What is Linear Regression?

Think of linear regression as drawing the best possible straight line through a cloud of data points. We’re trying to understand how two things relate to each other:

  • Y (dependent variable): What we’re trying to predict or explain
  • X (independent variable): What we think affects Y

The whole point? Find that line that fits the data as well as possible.

The Math Behind It

Here’s what the model looks like mathematically:

\[Y_i = \beta_0 + \beta_1 X_i + \epsilon_i\]

Let me break this down:

  • \(Y_i\) is each actual data point we observe
  • \(\beta_0\) is where the line crosses the y-axis (the intercept)
  • \(\beta_1\) tells us how steep the line is (the slope)
  • \(X_i\) is our predictor value
  • \(\epsilon_i\) is the error term - basically the randomness we can’t explain (it follows a normal distribution with mean 0)

How Do We Find the Best Line?

We use something called “least squares” - which basically means we want to minimize how far off our predictions are. Here’s the formula:

\[SSE = \sum_{i=1}^{n}(Y_i - \hat{Y}_i)^2 = \sum_{i=1}^{n}(Y_i - \hat{\beta}_0 - \hat{\beta}_1 X_i)^2\]

And here’s how we calculate the slope and intercept:

\[\hat{\beta}_1 = \frac{\sum_{i=1}^{n}(X_i - \bar{X})(Y_i - \bar{Y})}{\sum_{i=1}^{n}(X_i - \bar{X})^2}\]

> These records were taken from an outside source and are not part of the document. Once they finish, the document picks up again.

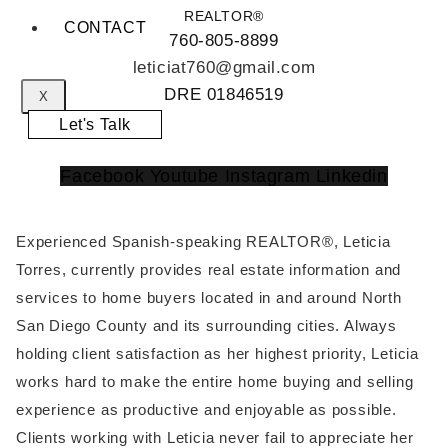
REALTOR®
CONTACT
760-805-8899
leticiat760@gmail.com
DRE 01846519
X
Let's Talk
Facebook
Youtube
Instagram
Linkedin
Experienced Spanish-speaking REALTOR®, Leticia
Torres, currently provides real estate information and
services to home buyers located in and around North
San Diego County and its surrounding cities. Always
holding client satisfaction as her highest priority, Leticia
works hard to make the entire home buying and selling
experience as productive and enjoyable as possible.
Clients working with Leticia never fail to appreciate her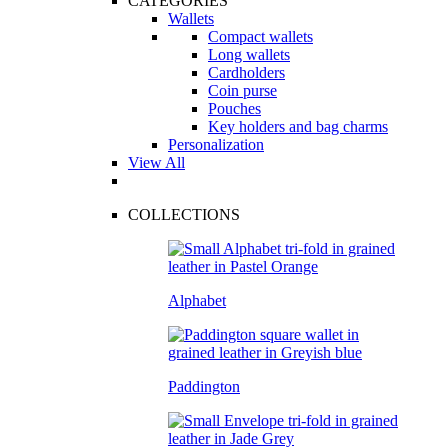
CATEGORIES
Wallets
Compact wallets
Long wallets
Cardholders
Coin purse
Pouches
Key holders and bag charms
Personalization
View All
COLLECTIONS
Alphabet
Paddington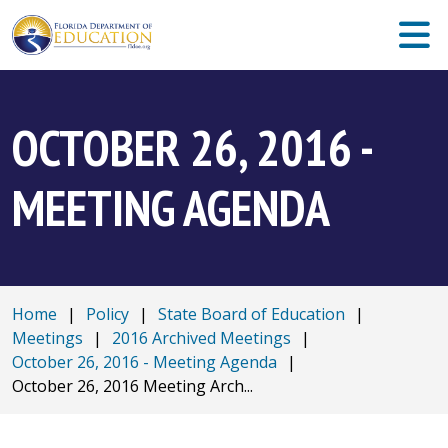
OCTOBER 26, 2016 -
MEETING AGENDA
Home
|
Policy
|
State Board of Education
|
Meetings
|
2016 Archived Meetings
|
October 26, 2016 - Meeting Agenda
|
October 26, 2016 Meeting Arch...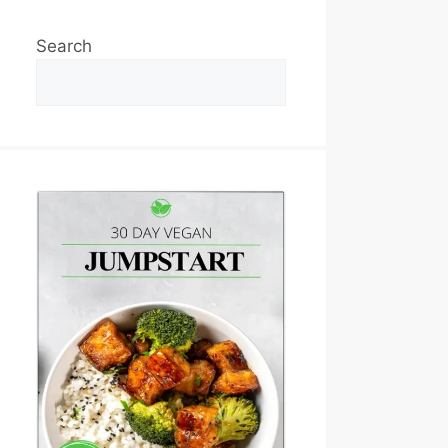
Search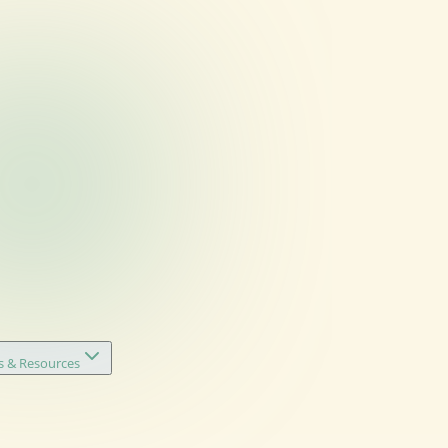
s & Resources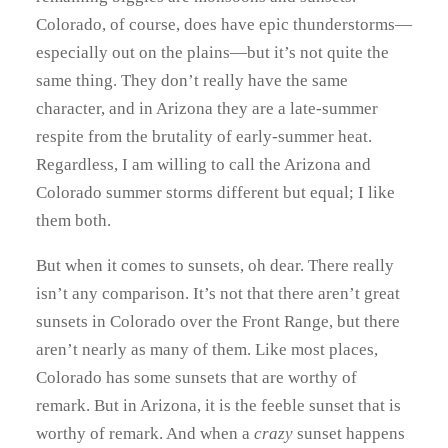
Colorado, of course, does have epic thunderstorms—
especially out on the plains—but it’s not quite the
same thing. They don’t really have the same
character, and in Arizona they are a late-summer
respite from the brutality of early-summer heat.
Regardless, I am willing to call the Arizona and
Colorado summer storms different but equal; I like
them both.
But when it comes to sunsets, oh dear. There really
isn’t any comparison. It’s not that there aren’t great
sunsets in Colorado over the Front Range, but there
aren’t nearly as many of them. Like most places,
Colorado has some sunsets that are worthy of
remark. But in Arizona, it is the feeble sunset that is
worthy of remark. And when a
crazy
sunset happens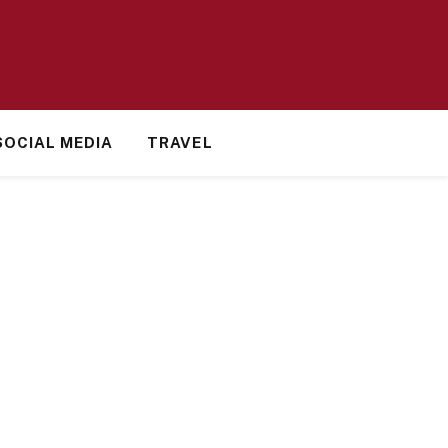
SOCIAL MEDIA
TRAVEL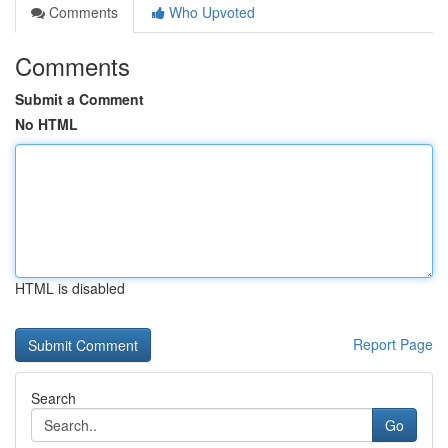
Comments
Who Upvoted
Comments
Submit a Comment
No HTML
HTML is disabled
Report Page
Search
Go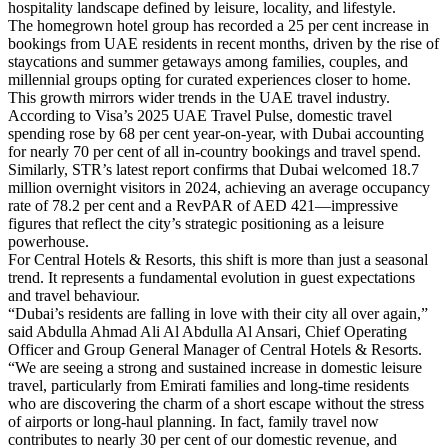
hospitality landscape defined by leisure, locality, and lifestyle.
The homegrown hotel group has recorded a 25 per cent increase in
bookings from UAE residents in recent months, driven by the rise of
staycations and summer getaways among families, couples, and
millennial groups opting for curated experiences closer to home.
This growth mirrors wider trends in the UAE travel industry.
According to Visa’s 2025 UAE Travel Pulse, domestic travel
spending rose by 68 per cent year-on-year, with Dubai accounting
for nearly 70 per cent of all in-country bookings and travel spend.
Similarly, STR’s latest report confirms that Dubai welcomed 18.7
million overnight visitors in 2024, achieving an average occupancy
rate of 78.2 per cent and a RevPAR of AED 421—impressive
figures that reflect the city’s strategic positioning as a leisure
powerhouse.
For Central Hotels & Resorts, this shift is more than just a seasonal
trend. It represents a fundamental evolution in guest expectations
and travel behaviour.
“Dubai’s residents are falling in love with their city all over again,”
said Abdulla Ahmad Ali Al Abdulla Al Ansari, Chief Operating
Officer and Group General Manager of Central Hotels & Resorts.
“We are seeing a strong and sustained increase in domestic leisure
travel, particularly from Emirati families and long-time residents
who are discovering the charm of a short escape without the stress
of airports or long-haul planning. In fact, family travel now
contributes to nearly 30 per cent of our domestic revenue, and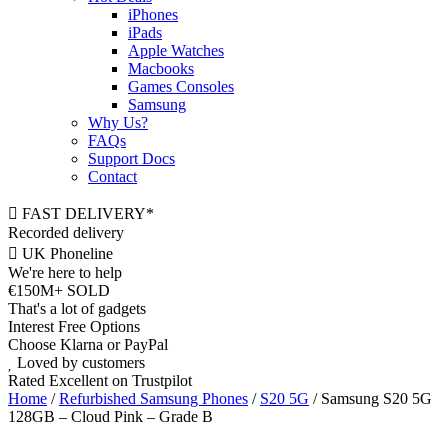
iPhones
iPads
Apple Watches
Macbooks
Games Consoles
Samsung
Why Us?
FAQs
Support Docs
Contact
FAST DELIVERY*
Recorded delivery
UK Phoneline
We're here to help
€150M+ SOLD
That's a lot of gadgets
Interest Free Options
Choose Klarna or PayPal
Loved by customers
Rated Excellent on Trustpilot
Home
/
Refurbished Samsung Phones
/
S20 5G
/ Samsung S20 5G
128GB – Cloud Pink – Grade B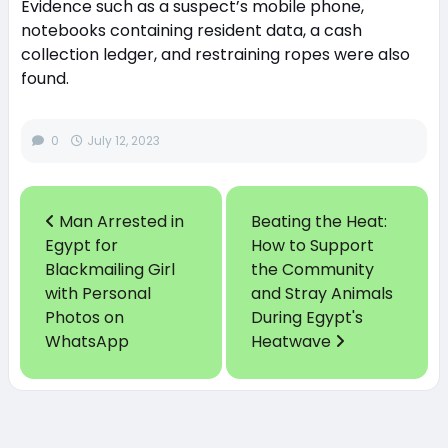
Evidence such as a suspect’s mobile phone,
notebooks containing resident data, a cash
collection ledger, and restraining ropes were also
found.
0
July 12, 2023
Man Arrested in
Beating the Heat:
Egypt for
How to Support
Blackmailing Girl
the Community
with Personal
and Stray Animals
Photos on
During Egypt's
WhatsApp
Heatwave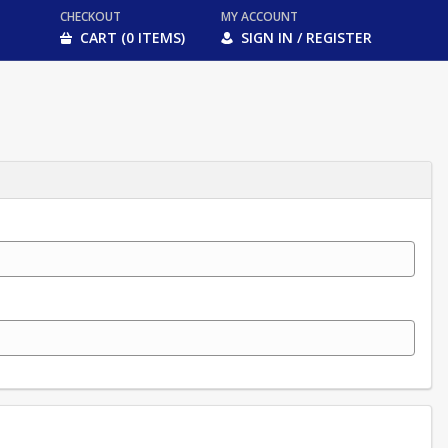
CHECKOUT
MY ACCOUNT
CART (0 ITEMS)
SIGN IN / REGISTER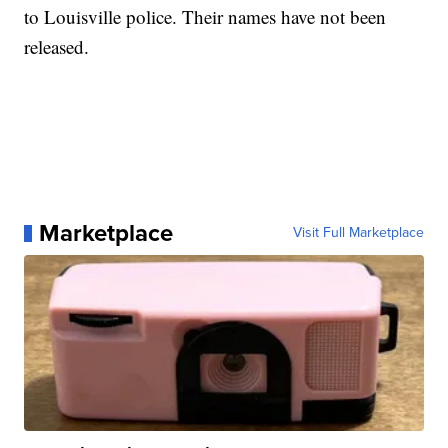
to Louisville police. Their names have not been
released.
Marketplace
Visit Full Marketplace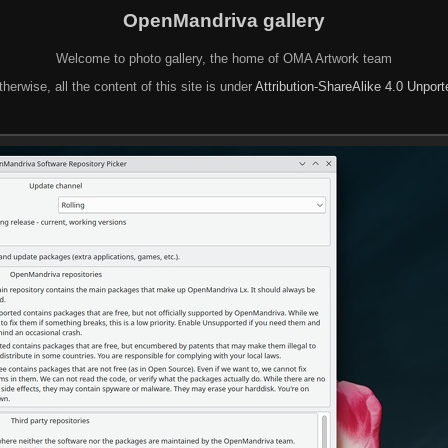
OpenMandriva gallery
Welcome to photo gallery, the home of OMA Artwork team
herwise, all the content of this site is under
Attribution-ShareAlike 4.0 Unpor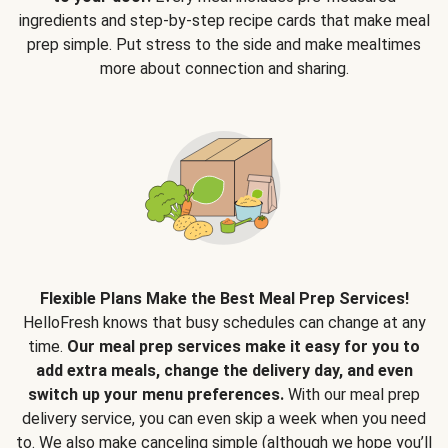
ingredients and step-by-step recipe cards that make meal
prep simple. Put stress to the side and make mealtimes
more about connection and sharing.
Flexible Plans Make the Best Meal Prep Services!
HelloFresh knows that busy schedules can change at any
time.
Our meal prep services make it easy for you to
add extra meals, change the delivery day, and even
switch up your menu preferences.
With our meal prep
delivery service, you can even skip a week when you need
to. We also make canceling simple (although we hope you’ll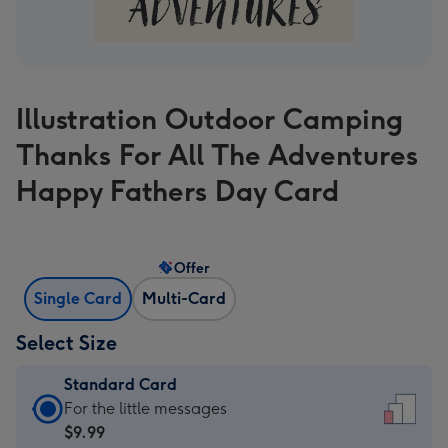
Illustration Outdoor Camping
Thanks For All The Adventures
Happy Fathers Day Card
Offer
Single Card
Multi-Card
Select Size
Standard Card
Standard
For the little messages
Card
$9.99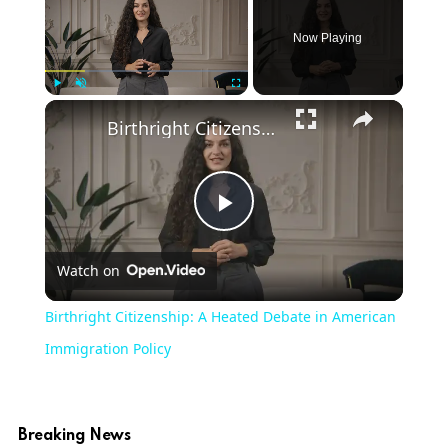
Now Playing
Play
Unmute
Fullscreen
Birthright Citizenship: A Heated Debate in American Immigration Policy
Play
Watch on
Video
Birthright Citizenship: A Heated Debate in American
Immigration Policy
Breaking News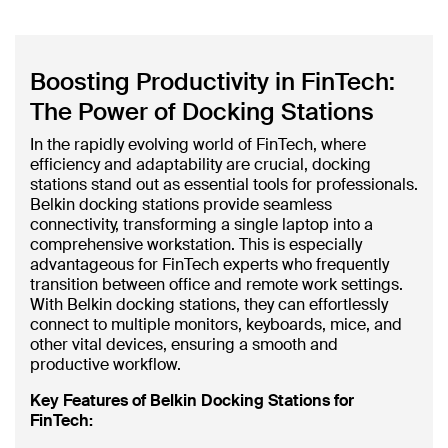
Boosting Productivity in FinTech:
The Power of Docking Stations
In the rapidly evolving world of FinTech, where
efficiency and adaptability are crucial, docking
stations stand out as essential tools for professionals.
Belkin docking stations provide seamless
connectivity, transforming a single laptop into a
comprehensive workstation. This is especially
advantageous for FinTech experts who frequently
transition between office and remote work settings.
With Belkin docking stations, they can effortlessly
connect to multiple monitors, keyboards, mice, and
other vital devices, ensuring a smooth and
productive workflow.
Key Features of Belkin Docking Stations for
FinTech: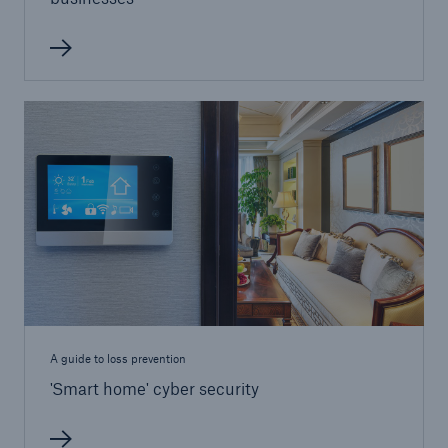
Brokers and Agents
Our services include engineering inspection,
engineering consultancy, and loss control
A guide to loss prevention
'Smart home' cyber security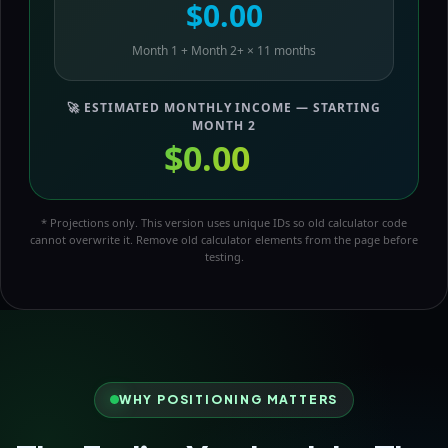
$0.00
Month 1 + Month 2+ × 11 months
🚀 ESTIMATED MONTHLY INCOME — STARTING
MONTH 2
$0.00
/mo
* Projections only. This version uses unique IDs so old calculator code
cannot overwrite it. Remove old calculator elements from the page before
testing.
WHY POSITIONING MATTERS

\[\hat{\beta}_0 = \bar{Y} - \hat{\beta}_1\bar{X}\]

Let’s Look at Real Data

I’m using R’s built-in dataset about cars from the 1920s - it shows how fast they were going and how long it took them to stop:

# Load up the cars dataset
data(cars)
head(cars, 5)
##   speed dist
## 1     4    2
## 2     4   10
## 3     7    4
## 4     7   22
## 5     8   16

Running the Regression

Now let’s actually fit the model and see what we get:

# Run the regression - predicting distance from speed
model <- lm(dist ~ speed, data = cars)

# Show me the results
round(summary(model)$coefficients, 4)
##             Estimate Std. Error t value Pr(>|t|)
## (Intercept) -17.5791     6.7584 -2.6011   0.0123
## speed         3.9324     0.4155  9.4640   0.0000

Visualizing in 3D

Here’s a cool 3D view of what’s happening. You can see the actual data points and how our regression line fits through them:

The Classic Scatter Plot

Here’s the traditional 2D view with our regression line cutting through the data:

Note: The regression line extends below zero at very low speeds, but this model is only valid within the observed speed range (4-25 mph).

Checking Our Assumptions

This residual plot helps us see if there are any patterns we missed. Ideally, these points should be randomly scattered around zero:

There’s a slight pattern here (the curve) suggesting the relationship might not be perfectly linear, but it’s close enough for our purposes.

What Does This All Mean?

# Pull out the coefficients
coef(model)
## (Intercept)       speed 
##  -17.579095    3.932409

So our equation is: \(\hat{dist} = -17.58 + 3.93 \times speed\)

What this tells us:

  • Every time speed goes up by 1 mph, the car needs about 3.93 more feet to stop
  • Our R² is 0.651, which means speed explains about 65% of why stopping distances vary
  • Both numbers are statistically significant (p-values way below 0.05), so this relationship isn’t just random chance

Wrapping Up

Main points to remember:

  • Linear regression helps us understand and predict relationships between variables
  • We find the best line by minimizing squared errors (least squares method)
  • Always check your residuals to make sure your model makes sense
  • In our example, there’s clearly a strong connection between how fast you’re going and how long it takes to stop

Where is this used? Pretty much everywhere - economics, biology, engineering, social sciences, you name it!